News
Chapel Hill adding public art
CHAPEL HILL - It’s called “Exhale,” because in a sense that’s exactly what it will do. A sculpture designed by artist Mikyoung Kim for downtown Chapel Hill will emit a fine cloud of mist, spritzed upward and dispersed through a series of gently arced, folded stainless steel ribbons perforated with thousands of tiny holes.
The effect, for those standing next to the piece when it exhales, will be like being enveloped in a fine, cooling fog.
The town in 2005 selected Kim, an internationally known environmental artist and landscape architect, as the lead artist for the mixed-used project called 140 West. One percent of the budget for the development will fund public artwork on the site.
Last week Kim shared her revised final plans at a public meeting at the Chapel Hill library.
Kim said she focused on an environmentally sustainable idea because the building is meant to be certified under green construction standards.
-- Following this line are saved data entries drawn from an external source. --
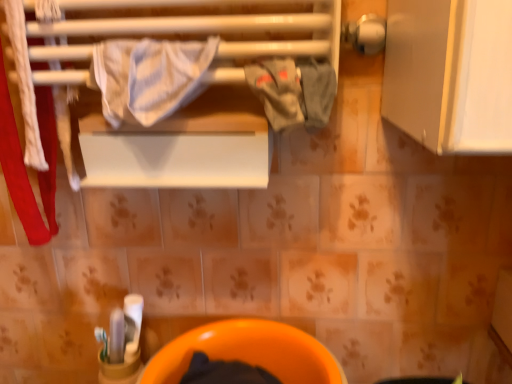 Question: In terms of height, does white striped fabric at upper center look taller or shorter compared to gray cotton cloth at center?

Choices:
 (A) tall
 (B) short

Answer: (A)

Question: Does point (146, 92) appear closer or farther from the camera than point (285, 127)?

Choices:
 (A) closer
 (B) farther

Answer: (A)

Question: Which object is the closest to the gray cotton cloth at center?

Choices:
 (A) orange glossy toilet bowl at lower center
 (B) white striped fabric at upper center

Answer: (B)

Question: Based on their relative distances, which object is farther from the gray cotton cloth at center?

Choices:
 (A) white striped fabric at upper center
 (B) orange glossy toilet bowl at lower center

Answer: (B) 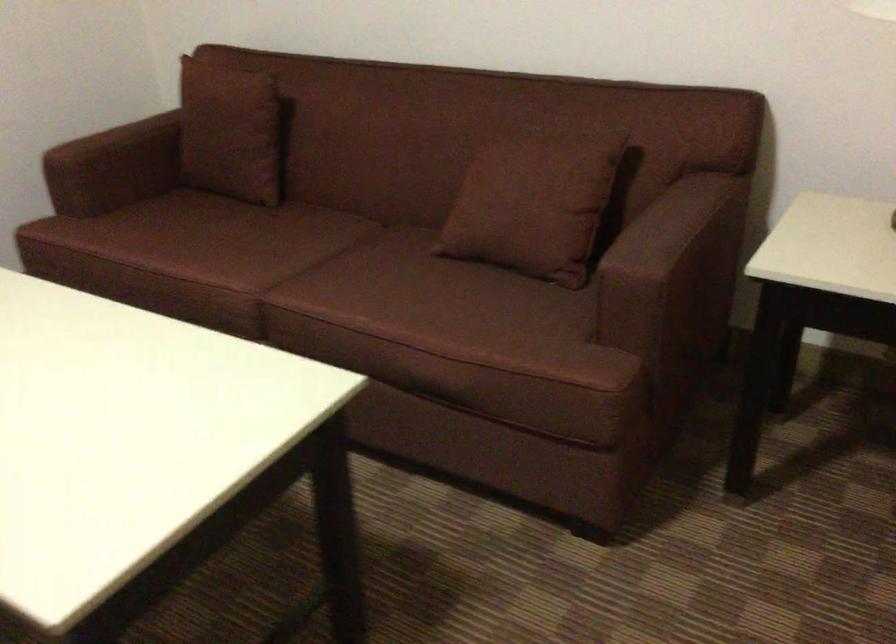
Rainwater will be collected in underground retention ponds, and some of that water will be released into the air.
The sculpture will stand on a public plaza on the west side of the lot facing Church Street.
The gently curved, corrugated piece will be 75 feet long and 3 feet high at either end, rising gradually to about 6 feet tall in the center.
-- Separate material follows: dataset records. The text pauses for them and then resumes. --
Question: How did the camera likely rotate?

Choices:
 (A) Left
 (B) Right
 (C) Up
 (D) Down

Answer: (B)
Perforations will let light and the water mist through. Although the sculpture will be made of steel, Kim said it will look semitransparent. A series of LED lights will make the steel and fog glow.
“It’s more like a mist screen,” Kim said. “The perforations will get bigger the higher you go, so you’ll have greater transparency as you go up.”
The sculpture will be turned on only periodically. The misting element will be off altogether during the winter, go on for one minute every 10 minutes during spring and fall, and be on for a total of six hours a day in the summer, including two two-hour periods when it will mist continually.
“We want people to find something new every time they experience it,” Kim said. “Night will be different than day, winter different than summer.”
Aware of the sensitivity to drought in this area, Kim said the schedule will be flexible and that the sculpture will use only collected rainwater.
Kim and her team also designed an integrated pattern of dark paving stones and benches, all echoing the curve of the sculpture, that will form the plaza around the piece.
“I love her work, and I love downtown, so I think this is wonderful,” said downtown resident Maria Lopez-Ibanez. “It’s an opportunity to connect the east and west ends of Franklin Street, and it has great potential as a gathering place.”